Wien (Reuters) - Der österreichische Öl- und Gaskonzern OMV bekommt nächstes Jahr eine neue Führung. Der wegen angeblicher Bespitzelung von Umweltaktivisten in den Fokus geratene Vorstandschef Rainer Seele will seinen Ende Juni 2022 auslaufenden Vertrag nicht verlängern, wie das teilstaatliche Unternehmen am Montag mitteilte. Seele habe Aufsichtsratschef Mark Garrett mitgeteilt, er wolle seine Verlängerungsoption um ein weiteres Jahr nicht in Anspruch nehmen.

Ursprünglich wurde erwartet, dass der Aufsichtsrat im Juni über die Vertragsverlängerung entscheidet. Der 60-jährige gebürtige Deutsche, der seit Mitte 2015 an der OMV-Spitze steht, hat die Entscheidung nun vorweg genommen. Ein Firmensprecher sagte, Seele habe den Entschluss aus persönlichen Gründen getroffen. Der Aufsichtsrat muss nun einen Nachfolger suchen.

Die Grünen, die in einer Koalition mit der konservativen ÖVP regieren, begrüßten den Schritt. "Der angekündigte Rückzug von OMV-CEO Rainer Seele ist eine längst fällige und richtige Entscheidung", sagte Lukas Hammer, Klima- und Energiesprecher der Grünen.
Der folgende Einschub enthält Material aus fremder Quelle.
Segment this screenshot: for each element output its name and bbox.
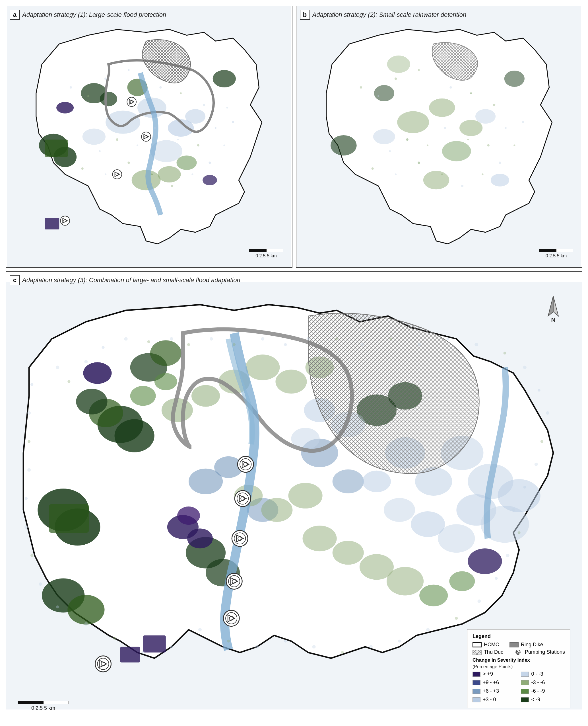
svg-point-26 <box>60 216 70 225</box>
svg-point-184 <box>504 351 506 355</box>
severity-row-9to6: +9 - +6 <box>472 680 517 686</box>
svg-point-165 <box>56 366 59 369</box>
svg-point-82 <box>441 174 443 175</box>
severity-swatch-9to6 <box>472 680 481 685</box>
legend-box: Legend HCMC Ring Dike Thu Duc <box>467 629 570 708</box>
svg-point-181 <box>418 343 421 346</box>
panel-c-letter: c <box>10 275 20 285</box>
svg-point-84 <box>482 174 483 175</box>
svg-point-60 <box>423 171 449 189</box>
svg-point-146 <box>449 571 475 591</box>
svg-point-173 <box>210 337 213 341</box>
svg-point-203 <box>255 645 258 649</box>
svg-point-70 <box>470 92 471 94</box>
legend-title: Legend <box>472 633 565 640</box>
severity-row-3to0: +3 - 0 <box>472 697 517 703</box>
severity-swatch-m6m9 <box>521 689 529 694</box>
svg-point-209 <box>84 622 88 626</box>
hcmc-swatch <box>472 642 482 647</box>
svg-point-44 <box>127 162 130 164</box>
svg-point-29 <box>87 95 89 97</box>
svg-point-38 <box>154 127 156 129</box>
svg-point-33 <box>180 92 182 94</box>
panel-b-map <box>296 6 582 267</box>
svg-point-182 <box>446 337 449 340</box>
svg-point-50 <box>232 121 234 123</box>
svg-point-74 <box>467 139 469 140</box>
svg-point-172 <box>187 343 190 346</box>
svg-point-204 <box>227 640 230 643</box>
svg-point-57 <box>429 99 455 117</box>
severity-swatch-ltm9 <box>521 697 529 702</box>
svg-point-49 <box>223 144 225 146</box>
severity-label-gt9: > +9 <box>483 671 493 677</box>
svg-point-170 <box>147 340 150 343</box>
severity-subtitle: (Percentage Points) <box>472 664 565 669</box>
severity-label-ltm9: < -9 <box>531 697 540 703</box>
svg-point-141 <box>333 541 364 565</box>
scale-bar-a: 0 2.5 5 km <box>249 249 284 259</box>
svg-point-77 <box>406 138 408 141</box>
svg-point-85 <box>499 162 501 164</box>
svg-point-16 <box>176 156 196 170</box>
svg-point-13 <box>83 129 106 145</box>
svg-point-200 <box>341 651 344 654</box>
svg-point-87 <box>522 121 524 123</box>
svg-point-69 <box>449 86 452 88</box>
svg-point-22 <box>141 132 151 141</box>
ring-dike-label: Ring Dike <box>521 642 543 648</box>
svg-point-201 <box>312 645 316 649</box>
panel-b: b Adaptation strategy (2): Small-scale r… <box>296 6 583 268</box>
top-row: a Adaptation strategy (1): Large-scale f… <box>6 6 582 268</box>
panel-c-label: c Adaptation strategy (3): Combination o… <box>10 275 240 285</box>
svg-point-30 <box>104 77 107 80</box>
severity-swatch-0m3 <box>521 672 529 677</box>
svg-point-51 <box>226 107 228 108</box>
svg-point-197 <box>426 628 429 631</box>
svg-point-137 <box>261 498 292 522</box>
svg-point-133 <box>246 355 280 380</box>
svg-point-187 <box>546 411 549 415</box>
svg-point-183 <box>475 343 478 346</box>
svg-point-188 <box>541 440 543 443</box>
svg-point-145 <box>419 585 448 606</box>
scale-label-c: 0 2.5 5 km <box>31 705 55 711</box>
svg-point-136 <box>288 483 322 508</box>
svg-point-78 <box>389 150 391 152</box>
svg-point-177 <box>307 337 310 341</box>
svg-point-206 <box>170 645 173 648</box>
severity-label-m3m6: -3 - -6 <box>531 680 545 686</box>
svg-rect-91 <box>49 504 89 533</box>
severity-legend-grid: > +9 0 - -3 +9 - +6 -3 - -6 +6 - +3 <box>472 671 565 704</box>
svg-point-61 <box>387 56 410 73</box>
svg-point-196 <box>455 617 458 620</box>
svg-point-107 <box>177 506 200 525</box>
svg-point-180 <box>390 337 392 340</box>
svg-point-81 <box>418 162 420 164</box>
severity-section-title: Change in Severity Index <box>472 658 565 663</box>
svg-rect-109 <box>120 647 140 663</box>
ring-dike-swatch <box>509 642 519 647</box>
severity-label-m6m9: -6 - -9 <box>531 688 545 694</box>
svg-point-55 <box>504 70 524 87</box>
svg-point-212 <box>30 554 33 557</box>
svg-point-110 <box>468 548 502 574</box>
severity-label-3to0: +3 - 0 <box>483 697 496 703</box>
panel-a-map <box>6 6 292 267</box>
svg-point-207 <box>141 651 145 654</box>
svg-point-175 <box>261 337 264 341</box>
svg-point-194 <box>495 577 498 580</box>
svg-point-32 <box>159 86 162 88</box>
svg-rect-19 <box>45 218 59 229</box>
main-container: a Adaptation strategy (1): Large-scale f… <box>0 0 588 726</box>
svg-point-68 <box>418 69 420 71</box>
svg-point-41 <box>99 150 101 152</box>
svg-point-199 <box>369 645 373 649</box>
svg-point-63 <box>373 129 395 144</box>
svg-point-198 <box>398 640 401 643</box>
svg-point-125 <box>384 498 415 522</box>
svg-point-216 <box>27 440 30 443</box>
thu-duc-label: Thu Duc <box>484 649 503 655</box>
pumping-stations-swatch <box>513 650 523 655</box>
svg-point-62 <box>475 109 495 124</box>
Viel zu lange habe der Konzern unter Seele die Klimakrise ignoriert und weiter angeheizt. "Mehr denn je braucht es nun eine strategische Neuausrichtung und einen klaren Weg Richtung Klimaneutralität 2040". Die aktuell im Raum stehenden Vorwürfe der Bespitzelung müssten rasch und lückenlos aufgedeckt werden.
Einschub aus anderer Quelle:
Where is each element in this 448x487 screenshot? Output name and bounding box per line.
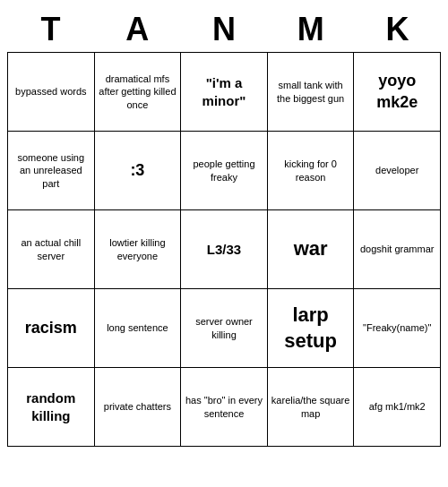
bingo-cell-19: "Freaky(name)" xyxy=(354,289,441,368)
bingo-cell-2: "i'm a minor" xyxy=(181,53,268,132)
bingo-cell-4: yoyo mk2e xyxy=(354,53,441,132)
bingo-cell-10: an actual chill server xyxy=(8,210,95,289)
bingo-cell-7: people getting freaky xyxy=(181,132,268,210)
bingo-cell-0: bypassed words xyxy=(8,53,95,132)
bingo-cell-13: war xyxy=(268,210,355,289)
bingo-header: TANMK xyxy=(7,7,441,52)
header-letter-M: M xyxy=(267,7,354,52)
bingo-cell-5: someone using an unreleased part xyxy=(8,132,95,210)
bingo-cell-6: :3 xyxy=(95,132,182,210)
bingo-cell-1: dramatical mfs after getting killed once xyxy=(95,53,182,132)
bingo-cell-12: L3/33 xyxy=(181,210,268,289)
bingo-cell-18: larp setup xyxy=(268,289,355,368)
bingo-cell-8: kicking for 0 reason xyxy=(268,132,355,210)
header-letter-A: A xyxy=(94,7,181,52)
bingo-cell-3: small tank with the biggest gun xyxy=(268,53,355,132)
bingo-cell-15: racism xyxy=(8,289,95,368)
bingo-cell-23: karelia/the square map xyxy=(268,368,355,447)
header-letter-T: T xyxy=(7,7,94,52)
bingo-card: TANMK bypassed wordsdramatical mfs after… xyxy=(7,7,441,447)
bingo-cell-11: lowtier killing everyone xyxy=(95,210,182,289)
header-letter-N: N xyxy=(181,7,268,52)
bingo-cell-16: long sentence xyxy=(95,289,182,368)
bingo-cell-17: server owner killing xyxy=(181,289,268,368)
bingo-cell-21: private chatters xyxy=(95,368,182,447)
bingo-cell-14: dogshit grammar xyxy=(354,210,441,289)
bingo-cell-24: afg mk1/mk2 xyxy=(354,368,441,447)
bingo-cell-9: developer xyxy=(354,132,441,210)
header-letter-K: K xyxy=(354,7,441,52)
bingo-grid: bypassed wordsdramatical mfs after getti… xyxy=(7,52,441,447)
bingo-cell-20: random killing xyxy=(8,368,95,447)
bingo-cell-22: has "bro" in every sentence xyxy=(181,368,268,447)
Die Umweltschutzorganisationen Greenpeace und Fridays for Future Austria werfen der OMV vor, Umweltaktivisten überwachen zu lassen. Sie forderten daher den Rücktritt von Seele. Die Umweltschützer wandten sich auch an die Politik. Vizekanzler Werner Kogler (Grüne) hat in einem Brief an Seele eine Beantwortung der Fragen rund um die erhoben Anschuldigen eingefordert. Die OMV wies die Vorwürfe zurück und lud die Organisationen zu einem Gespräch ein. Greenpeace bezeichnete den Rückzug ebenfalls als einen "längst überfälligen Schritt". Nun müsse die OMV "zu einem zukunftsfähigen und transparenten Konzern umgebaut werden", sagte Geschäftsführer Alexander Egit.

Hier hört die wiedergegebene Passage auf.